Nor was it right that the neighbours should know that other horror which my strange host of the night could not bring himself to tell me–that horror which he must have learned, as I learned it, from details in the lost masterpiece of poor Frank Marsh.

It would be too hideous if they knew that the one-time heiress of Riverside–the accursed gorgon or lamia whose hateful crinkly coil of serpent-hair must even now be brooding and twining vampirically around an artist’s skeleton in a lime-packed grave beneath a charred foundation–was faintly, subtly, yet to the eyes of genius unmistakably the scion of Zimbabwe’s most primal grovellers. No wonder she owned a link with that old witch-woman Sophonisba–for, though in deceitfully slight proportion, Marceline was a negress.

THE END

Modern liberal readers of course find “Medusa’s Coil” laughable rather than horrific. The reason is that we are neither the misogynists nor the racists that the story presupposes. Lovecraft probably never stopped to think that he might one day be read by African American women or by anyone who considers such women to be people worthy of common respect.

I was reminded the other day of “Medusa’s Coil” by the ending of the five-part TV miniseries Criminal Justice 2. It’s the story of a woman who murders her husband over some dark secret between the two of them. Throughout there are enigmatic hints about some sort of violence or oppression she has suffered from her husband. But the viewer is left to wonder up to the last moment.

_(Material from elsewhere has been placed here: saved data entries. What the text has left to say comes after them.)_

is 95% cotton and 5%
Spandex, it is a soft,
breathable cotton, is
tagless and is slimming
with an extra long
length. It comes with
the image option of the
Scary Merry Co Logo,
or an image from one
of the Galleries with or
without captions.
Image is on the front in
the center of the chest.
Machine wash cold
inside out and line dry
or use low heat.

Before the dramatic conclusion, in the court room, we learn that the husband had made a habit of raping his wife. And then, as the camera pans along the ranks of horrified jurors, we are finally told the shocking truth: it was anal sex!!!

Oh. OK. So the big thing here isn’t that she kept getting raped by her husband, but where, specifically, he put it in her. Are we to take it that if he had just used more conventional means to commit those rapes, then she wouldn’t have been driven to kill him?

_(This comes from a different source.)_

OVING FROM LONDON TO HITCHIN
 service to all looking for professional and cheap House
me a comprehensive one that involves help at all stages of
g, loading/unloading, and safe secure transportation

Of course, forced entry hurts your bottom more than your vagina. But, beyond the physical pain involved, screen writer Peter Moffat clearly expected a strong sodomy taboo among the viewers. In 2009. Moffat very correctly judged that it would have been completely ineffective to use vanilla domestic sexual coercion as a plot twist. We’re supposed to be shocked not so much because the woman’s bottom hurts, not because she kept getting raped over and over again, but because she has been forced to take part in a Forbidden Act.

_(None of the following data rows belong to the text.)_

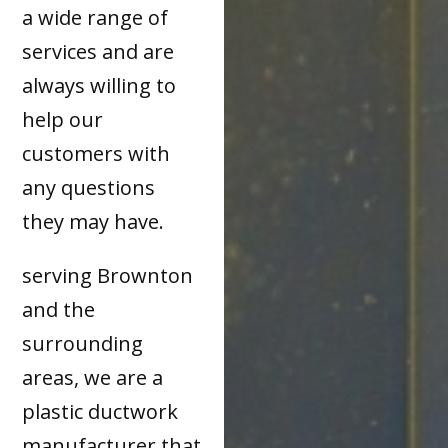
a wide range of
services and are
always willing to
help our
customers with
any questions
they may have.
serving Brownton
and the
surrounding
areas, we are a
plastic ductwork
manufacturer that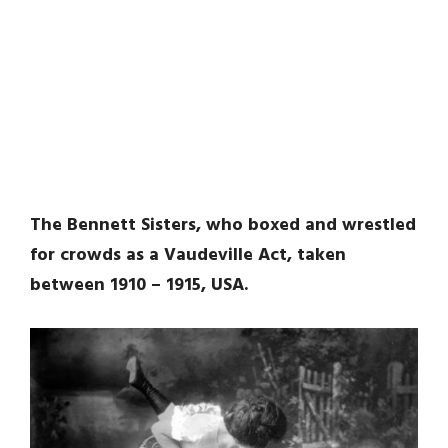
The Bennett Sisters, who boxed and wrestled
for crowds as a Vaudeville Act, taken
between 1910 – 1915, USA.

Nerve Magazine ran a “The Mainstreaming of Anal Sex” article in 1999. Slate ran theirs in 2005. To readers of Cosmopolitan Magazine and fans of the Sex and the City TV show, anal sex is about as controversial as Pilates. Mainstream on-line book stores offer many handbooks on the subject of how you might enjoy your own male or female little tush sexually. It’s optional: it’s your bottom and you decide what you’d like to try and what you’d then like to try again — or not. Everybody knows that the basic rule in bed is “consenting adults”. Therefore the Criminal Justice miniseries ends in anticlimax: when we learn that the long-withheld secret is rape we find it sad but banal. Even though it was anal.